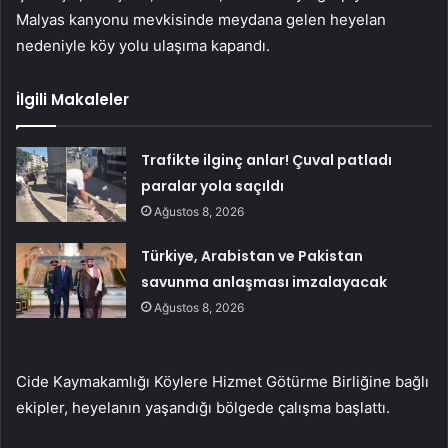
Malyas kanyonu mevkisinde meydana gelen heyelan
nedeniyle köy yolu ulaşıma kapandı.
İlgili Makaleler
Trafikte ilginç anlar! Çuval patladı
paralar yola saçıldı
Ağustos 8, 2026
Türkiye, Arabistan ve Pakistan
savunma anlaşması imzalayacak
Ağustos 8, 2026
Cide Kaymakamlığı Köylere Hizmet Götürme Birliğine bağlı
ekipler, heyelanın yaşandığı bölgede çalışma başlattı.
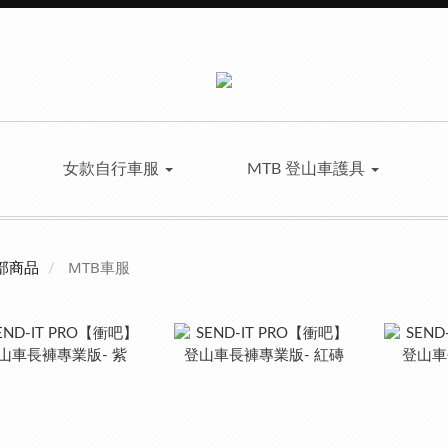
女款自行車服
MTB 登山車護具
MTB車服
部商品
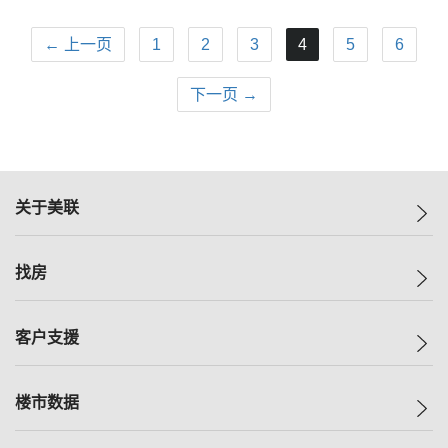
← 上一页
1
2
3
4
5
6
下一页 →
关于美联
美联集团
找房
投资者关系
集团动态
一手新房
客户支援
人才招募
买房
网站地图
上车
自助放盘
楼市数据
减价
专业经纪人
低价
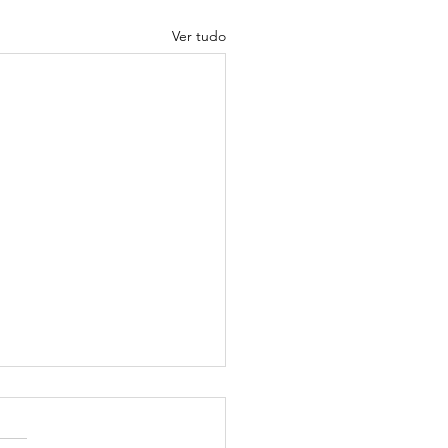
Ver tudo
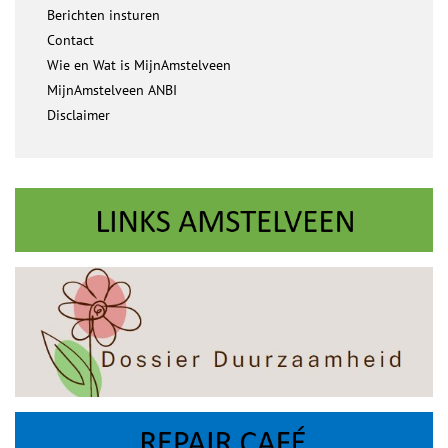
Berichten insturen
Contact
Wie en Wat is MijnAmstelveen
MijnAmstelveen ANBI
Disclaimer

+++

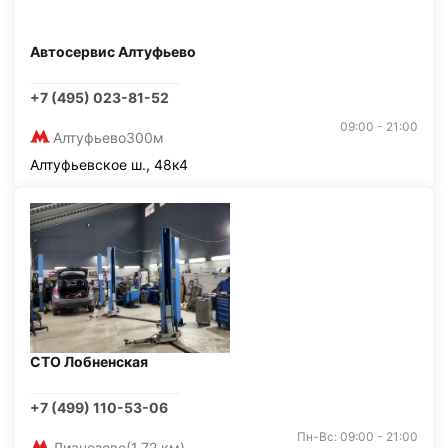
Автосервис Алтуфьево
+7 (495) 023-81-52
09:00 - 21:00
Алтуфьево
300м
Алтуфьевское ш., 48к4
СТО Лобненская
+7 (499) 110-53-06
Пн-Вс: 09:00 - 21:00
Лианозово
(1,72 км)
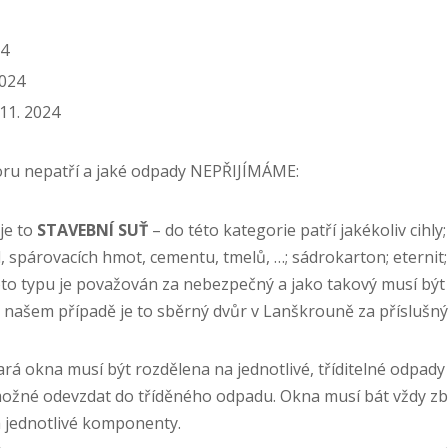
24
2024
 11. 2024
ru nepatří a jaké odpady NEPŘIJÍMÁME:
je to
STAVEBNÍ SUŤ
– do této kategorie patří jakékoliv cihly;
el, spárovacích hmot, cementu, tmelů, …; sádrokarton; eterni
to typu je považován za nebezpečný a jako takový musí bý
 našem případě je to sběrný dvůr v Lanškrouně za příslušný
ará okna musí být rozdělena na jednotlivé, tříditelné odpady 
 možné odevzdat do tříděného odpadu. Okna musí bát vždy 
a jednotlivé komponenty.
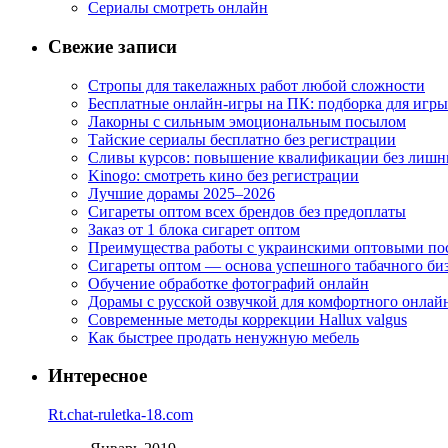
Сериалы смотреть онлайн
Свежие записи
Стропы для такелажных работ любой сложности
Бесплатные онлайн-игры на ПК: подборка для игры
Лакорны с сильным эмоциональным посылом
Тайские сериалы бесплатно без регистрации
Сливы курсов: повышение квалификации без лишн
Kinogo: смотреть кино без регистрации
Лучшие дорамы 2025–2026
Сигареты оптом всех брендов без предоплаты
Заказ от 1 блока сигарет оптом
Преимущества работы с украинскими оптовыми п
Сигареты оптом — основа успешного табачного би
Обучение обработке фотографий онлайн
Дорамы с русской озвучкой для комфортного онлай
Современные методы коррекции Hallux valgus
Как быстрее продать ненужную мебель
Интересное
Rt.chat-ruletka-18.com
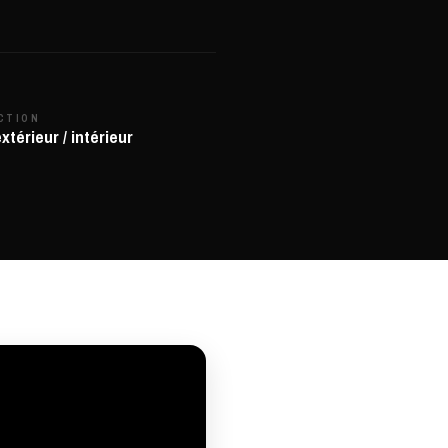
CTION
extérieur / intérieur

+++

◆ WHAT IS REQUIRED ◆
In the records above, find the line with "ará okna musí" and the line with "extérieur / intérieur"; please transcribe exactly those two lines and all lines between them, omitting any picture.

◆ SOLUTION TO THE EXERCISE ◆
ará okna musí být rozdělena na jednotlivé, tříditelné odpady 
 možné odevzdat do tříděného odpadu. Okna musí bát vždy 
a jednotlivé komponenty.
Сериалы смотреть онлайн
Свежие записи
Стропы для такелажных работ любой сложности
Бесплатные онлайн-игры на ПК: подборка для игры
Лакорны с сильным эмоциональным посылом
Тайские сериалы бесплатно без регистрации
Сливы курсов: повышение квалификации без лишн
Kinogo: смотреть кино без регистрации
Лучшие дорамы 2025–2026
Сигареты оптом всех брендов без предоплаты
Заказ от 1 блока сигарет оптом
Преимущества работы с украинскими оптовыми п
Сигареты оптом — основа успешного табачного би
Обучение обработке фотографий онлайн
Дорамы с русской озвучкой для комфортного онлай
Современные методы коррекции Hallux valgus
Как быстрее продать ненужную мебель
Интересное
Rt.chat-ruletka-18.com
CTION
extérieur / intérieur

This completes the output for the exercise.